# For Neo Moss Mound Growers, Do You Cover Roots??



## Happypaphy7 (Mar 22, 2017)

I am trying a few of my plants on moss this year.

When the new roots come out, they seem to either dive into the moss or grow along the surface of the mound.

For the latter, do you let it be or do you take the whole thing out and apply another thing layer of moss to cover them??

The reason I ask is because I grow indoor where the air is very dry. I'm afraid the roots that are exposed to the air gets too dry between watering.
I don't want to water everyday. 

What do you guys do?


----------



## Lanmark (Mar 22, 2017)

I let them stay on top of the moss if that's where they want to be. Eventually, when it is time to remoss the whole thing, I will wrap all the existing roots into a new mound. My apartment is dryer than a desert, though I do water or mist most days. Some days I don't. I've never had a problem with my Neos suffering from too much dryness, but I've rotted roots from time to time due to too much moisture.


----------



## Marco (Mar 22, 2017)

I do the same thing as Mark. However, if it's a neo that is recovering with nominal root in the mound I will try to wrap sphags strands around root over the mound to cover it. I only do this when the root is moist. When the root is moist it is a little more pliable. There's less risk of breaking the root. 

If the plant is healthy and established I let it be ( mainly because I'm lazy). I just give the visible root a spray of water if I remember.

I also agree with Mark on the dryness. Sometimes I forget to water and I leave plants bone dry for two/ three days and they are they are fine. I just try not to do it too often. If I was to pick I'd rather have neos dry longer to moist longer.


----------



## abax (Mar 22, 2017)

Happy, keep on asking questions. I'm learning a lot.


----------



## myxodex (Mar 23, 2017)

Yes, me too ... roots exposed. It's useful to have the summer's new roots exposed for the winter rest because you can mist these down lightly during the winter rest without getting the moss too wet. If you repot in March most of the new roots will be exposed apart from the few that dive into the moss. If the roots go green when wet it also means they are photosynthetic and contribute to the plants growth; although not all varieties have enough chlorophyll in their roots to make a significant contribution, most do.
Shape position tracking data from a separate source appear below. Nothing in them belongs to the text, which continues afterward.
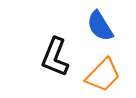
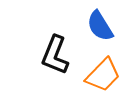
black L-shape: moved 2 px up
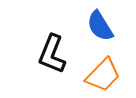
black L-shape: moved 3 px left, 1 px up
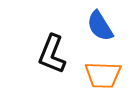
orange trapezoid: rotated 48 degrees clockwise
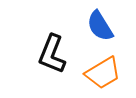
orange trapezoid: moved 2 px up; rotated 33 degrees counterclockwise
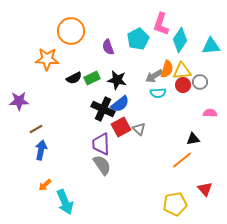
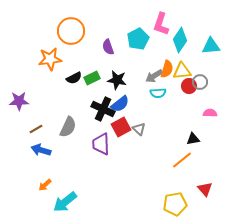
orange star: moved 3 px right; rotated 10 degrees counterclockwise
red circle: moved 6 px right, 1 px down
blue arrow: rotated 84 degrees counterclockwise
gray semicircle: moved 34 px left, 38 px up; rotated 60 degrees clockwise
cyan arrow: rotated 75 degrees clockwise
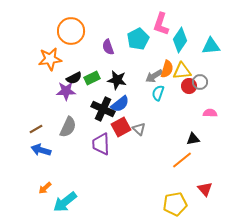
cyan semicircle: rotated 112 degrees clockwise
purple star: moved 47 px right, 10 px up
orange arrow: moved 3 px down
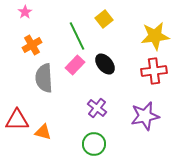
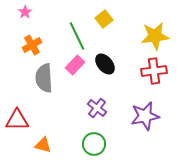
orange triangle: moved 13 px down
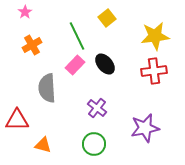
yellow square: moved 3 px right, 1 px up
gray semicircle: moved 3 px right, 10 px down
purple star: moved 12 px down
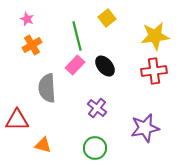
pink star: moved 2 px right, 7 px down; rotated 16 degrees counterclockwise
green line: rotated 12 degrees clockwise
black ellipse: moved 2 px down
green circle: moved 1 px right, 4 px down
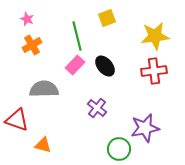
yellow square: rotated 18 degrees clockwise
gray semicircle: moved 3 px left, 1 px down; rotated 92 degrees clockwise
red triangle: rotated 20 degrees clockwise
green circle: moved 24 px right, 1 px down
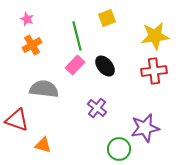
gray semicircle: rotated 8 degrees clockwise
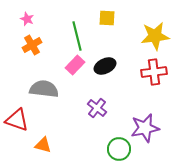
yellow square: rotated 24 degrees clockwise
black ellipse: rotated 75 degrees counterclockwise
red cross: moved 1 px down
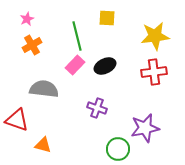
pink star: rotated 24 degrees clockwise
purple cross: rotated 18 degrees counterclockwise
green circle: moved 1 px left
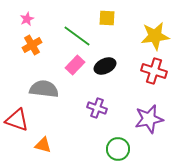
green line: rotated 40 degrees counterclockwise
red cross: moved 1 px up; rotated 25 degrees clockwise
purple star: moved 4 px right, 9 px up
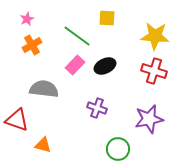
yellow star: rotated 12 degrees clockwise
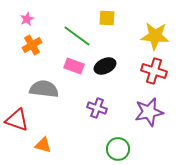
pink rectangle: moved 1 px left, 1 px down; rotated 66 degrees clockwise
purple star: moved 7 px up
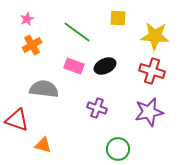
yellow square: moved 11 px right
green line: moved 4 px up
red cross: moved 2 px left
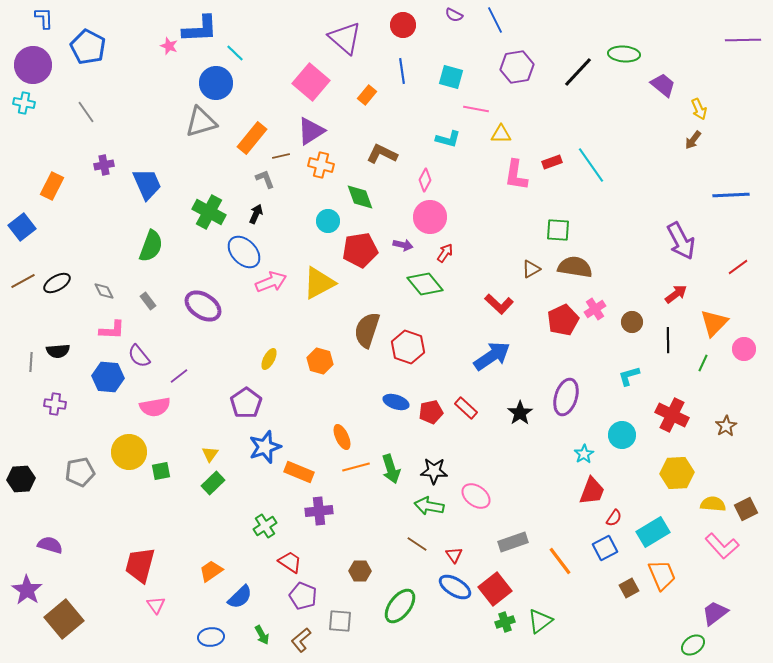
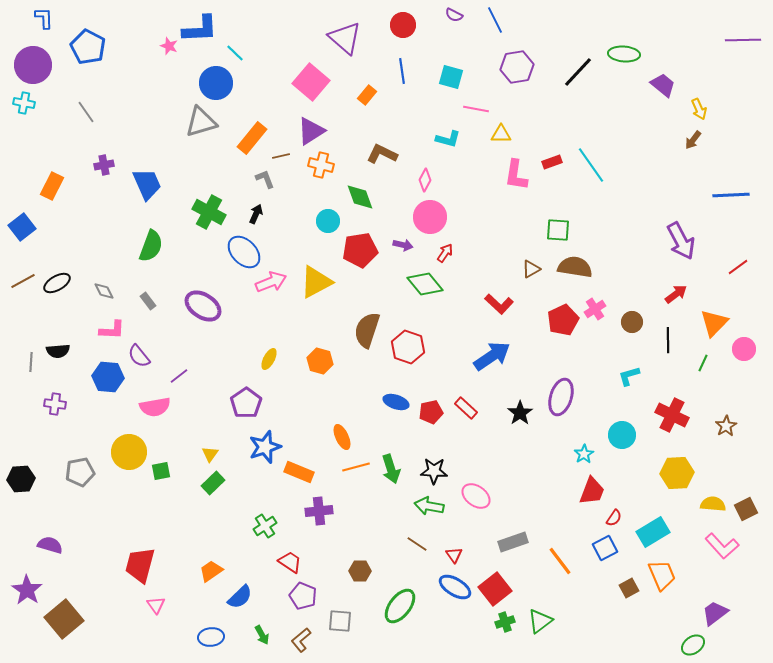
yellow triangle at (319, 283): moved 3 px left, 1 px up
purple ellipse at (566, 397): moved 5 px left
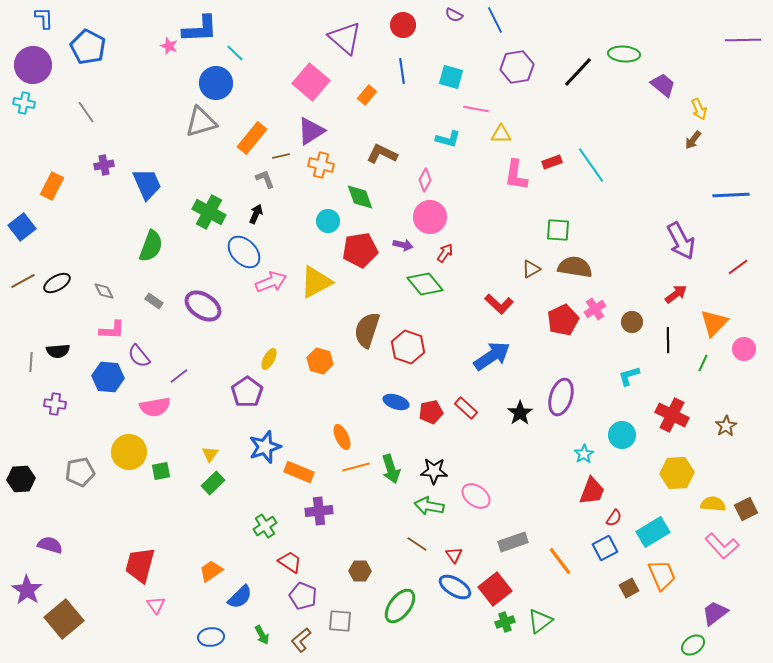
gray rectangle at (148, 301): moved 6 px right; rotated 18 degrees counterclockwise
purple pentagon at (246, 403): moved 1 px right, 11 px up
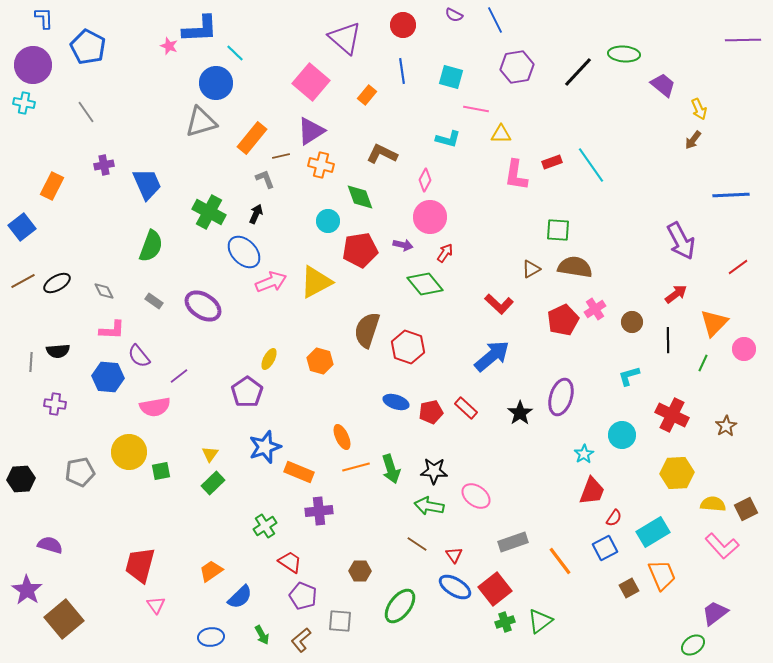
blue arrow at (492, 356): rotated 6 degrees counterclockwise
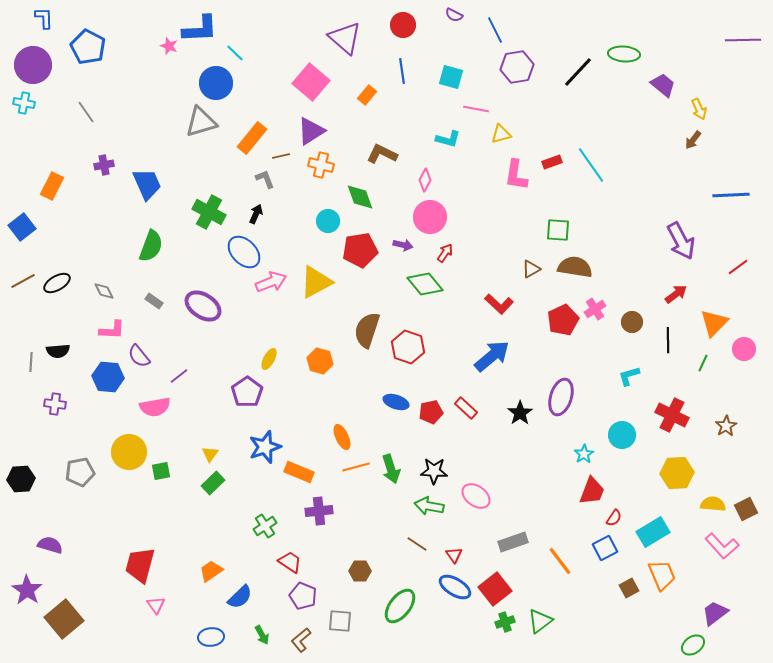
blue line at (495, 20): moved 10 px down
yellow triangle at (501, 134): rotated 15 degrees counterclockwise
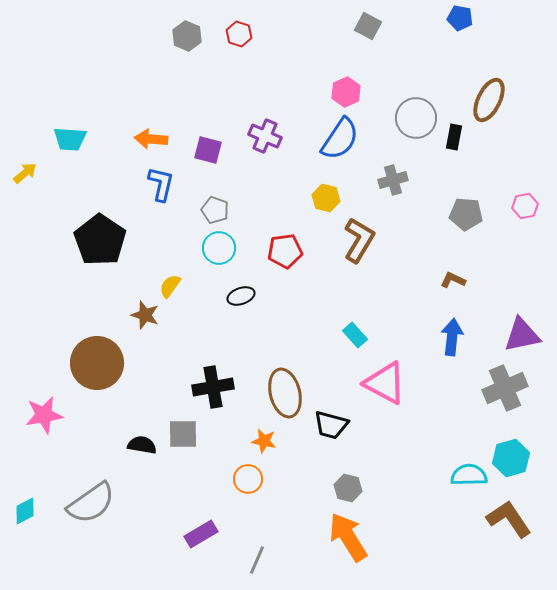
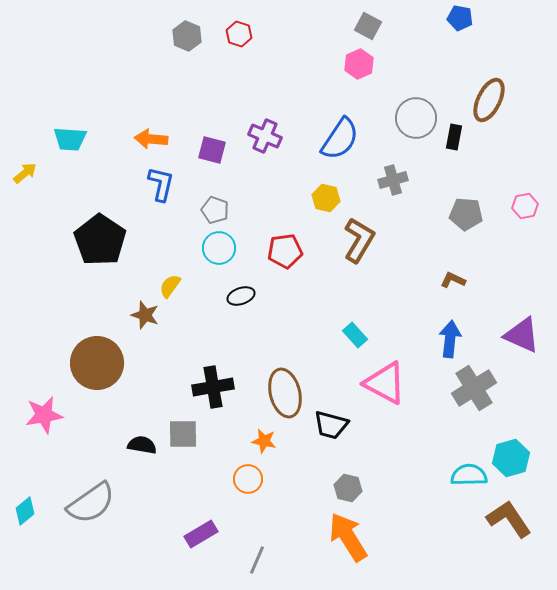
pink hexagon at (346, 92): moved 13 px right, 28 px up
purple square at (208, 150): moved 4 px right
purple triangle at (522, 335): rotated 36 degrees clockwise
blue arrow at (452, 337): moved 2 px left, 2 px down
gray cross at (505, 388): moved 31 px left; rotated 9 degrees counterclockwise
cyan diamond at (25, 511): rotated 12 degrees counterclockwise
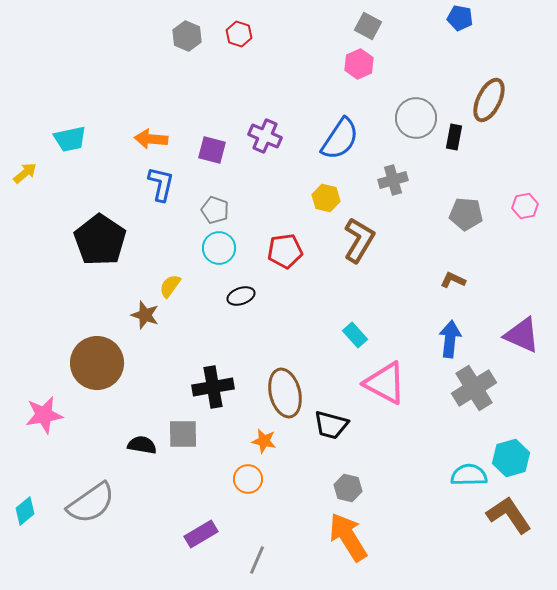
cyan trapezoid at (70, 139): rotated 16 degrees counterclockwise
brown L-shape at (509, 519): moved 4 px up
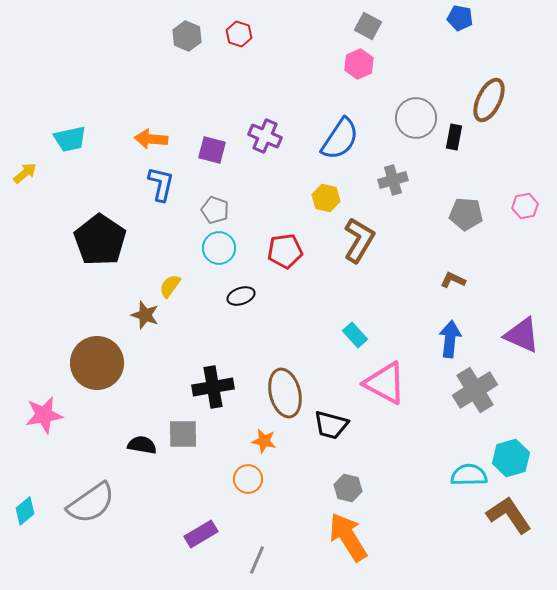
gray cross at (474, 388): moved 1 px right, 2 px down
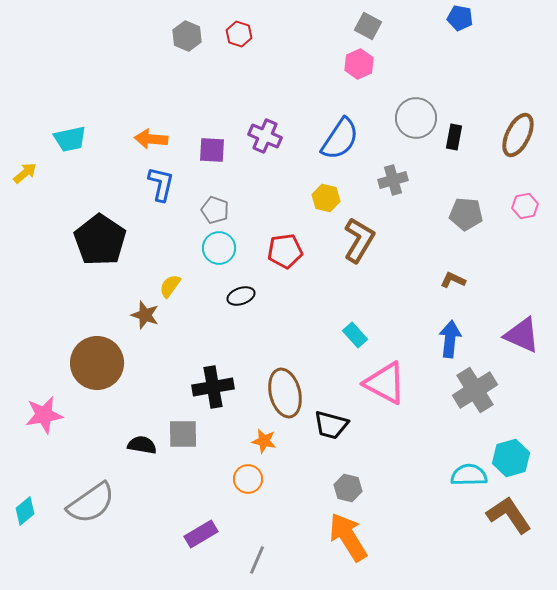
brown ellipse at (489, 100): moved 29 px right, 35 px down
purple square at (212, 150): rotated 12 degrees counterclockwise
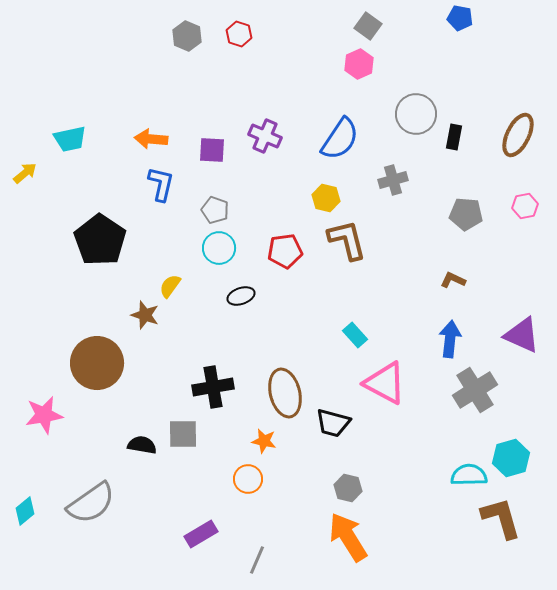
gray square at (368, 26): rotated 8 degrees clockwise
gray circle at (416, 118): moved 4 px up
brown L-shape at (359, 240): moved 12 px left; rotated 45 degrees counterclockwise
black trapezoid at (331, 425): moved 2 px right, 2 px up
brown L-shape at (509, 515): moved 8 px left, 3 px down; rotated 18 degrees clockwise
In the summer during active growth I completely saturate the moss and wet down the whole plant with the sprayer, I even turn them upside down and spray the underside of the leaves, and I use as much spray pressure as my pump sprayer can handle,... then I let it dry almost completely before repeating. Like Marco I also have had times when I've missed watering and they have spent several days without water; I don't recommend this but they will survive. One year I had a bad time, "life issues" and they got too many dry periods ... they survived OK, but it reduced the amount of summer growth and this negatively impacted the following year's flowering, which was the worst flowering season I've had in over 10 years of neo growing. So this year's growth relates to next years flowering,... except for those that just don't flower .... grrr .... Ryokuho and Senzai ... I'm getting bored with this ... damn !!


----------



## Happypaphy7 (Mar 24, 2017)

I agree, but two years ago, I was on vacation for a little over two weeks. It was planned as two week long vacation, but at the time, hurricane Sandy was hitting NYC and we had to stay extra days in Hawaii. 
When I returned home, my neo was nearly dead. Lesson learned. 
It recovered but it looked terrible with entire center dead leaving a giant bald spot, so to speak. I had to soak the poor guy over night. 

By the way, I wonder what makes some roots dive into the mound while others won't and just grow over the mound. 
Even if I mist them daily, I find it a bit problematic in dry home culture in two ways.
One, obviously, the water from misting dries up very fast. 
Two, water from the misting, if too much, gets absorbed by the moss mound, repeated little bit every day, the moss in the center can stay too wet killing the roots. I had this happen also. Then, I never knew because the moss mound appeared bone dry and I never suspected how damp it was inside. 

I really need that net cone thing Mark shared pictures of in the other thread.


----------